Simple Baselines for Human Pose Estimation and Tracking

News

Our entry using this repo has won the winner of PoseTrack2018 Multi-person Pose Tracking Challenge!
Our entry using this repo ranked 2rd place in the keypoint detection task of COCO 2018!

Introduction

This is an official pytorch implementation of Simple Baselines for Human Pose Estimation and Tracking. This work provides baseline methods that are surprisingly simple and effective, thus helpful for inspiring and evaluating new ideas for the field. State-of-the-art results are achieved on challenging benchmarks. On COCO keypoints valid dataset, our best single model achieves 74.3 of mAP. You can reproduce our results using this repo.
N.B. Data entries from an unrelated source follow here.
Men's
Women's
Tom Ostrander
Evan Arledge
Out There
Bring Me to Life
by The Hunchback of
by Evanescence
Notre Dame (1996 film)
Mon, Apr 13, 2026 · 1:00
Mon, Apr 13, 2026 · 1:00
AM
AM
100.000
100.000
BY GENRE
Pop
All models are provided for research purpose.

Main Results

Results on MPII val

Arch	Head	Shoulder	Elbow	Wrist	Hip	Knee	Ankle	Mean	Mean@0.1
256x256_pose_resnet_50_d256d256d256	96.351	95.329	88.989	83.176	88.420	83.960	79.594	88.532	33.911
384x384_pose_resnet_50_d256d256d256	96.658	95.754	89.790	84.614	88.523	84.666	79.287	89.066	38.046
256x256_pose_resnet_101_d256d256d256	96.862	95.873	89.518	84.376	88.437	84.486	80.703	89.131	34.020
384x384_pose_resnet_101_d256d256d256	96.965	95.907	90.268	85.780	89.597	85.935	82.098	90.003	38.860
256x256_pose_resnet_152_d256d256d256	97.033	95.941	90.046	84.976	89.164	85.311	81.271	89.620	35.025
384x384_pose_resnet_152_d256d256d256	96.794	95.618	90.080	86.225	89.700	86.862	82.853	90.200	39.433

Note:

Flip test is used

Results on COCO val2017 with detector having human AP of 56.4 on COCO val2017 dataset

Arch	AP	Ap .5	AP .75	AP (M)	AP (L)	AR	AR .5	AR .75	AR (M)	AR (L)
256x192_pose_resnet_50_d256d256d256	0.704	0.886	0.783	0.671	0.772	0.763	0.929	0.834	0.721	0.824
384x288_pose_resnet_50_d256d256d256	0.722	0.893	0.789	0.681	0.797	0.776	0.932	0.838	0.728	0.846
256x192_pose_resnet_101_d256d256d256	0.714	0.893	0.793	0.681	0.781	0.771	0.934	0.840	0.730	0.832
384x288_pose_resnet_101_d256d256d256	0.736	0.896	0.803	0.699	0.811	0.791	0.936	0.851	0.745	0.858
256x192_pose_resnet_152_d256d256d256	0.720	0.893	0.798	0.687	0.789	0.778	0.934	0.846	0.736	0.839
384x288_pose_resnet_152_d256d256d256	0.743	0.896	0.811	0.705	0.816	0.797	0.937	0.858	0.751	0.863

Note:

Flip test is used
Person detector has person AP of 56.4 on COCO val2017 dataset

Environment

The code is developed using python 3.6 on Ubuntu 16.04. NVIDIA GPUs ared needed. The code is developed and tested using 4 NVIDIA P100 GPUS cards. Other platform or GPU card are not fully tested.

Quick start

Installation

Install pytorch >= v0.4.0 following official instruction

Disable cudnn for batch_norm

# PYTORCH=/path/to/pytorch
# for pytorch v0.4.0
sed -i "1194s/torch\.backends\.cudnn\.enabled/False/g" ${PYTORCH}/torch/nn/functional.py
# for pytorch v0.4.1
sed -i "1254s/torch\.backends\.cudnn\.enabled/False/g" ${PYTORCH}/torch/nn/functional.py

Note that instructions like # PYTORCH=/path/to/pytorch indicate that you should pick a path where you'd like to have pytorch installed and then set an environment variable (PYTORCH in this case) accordingly.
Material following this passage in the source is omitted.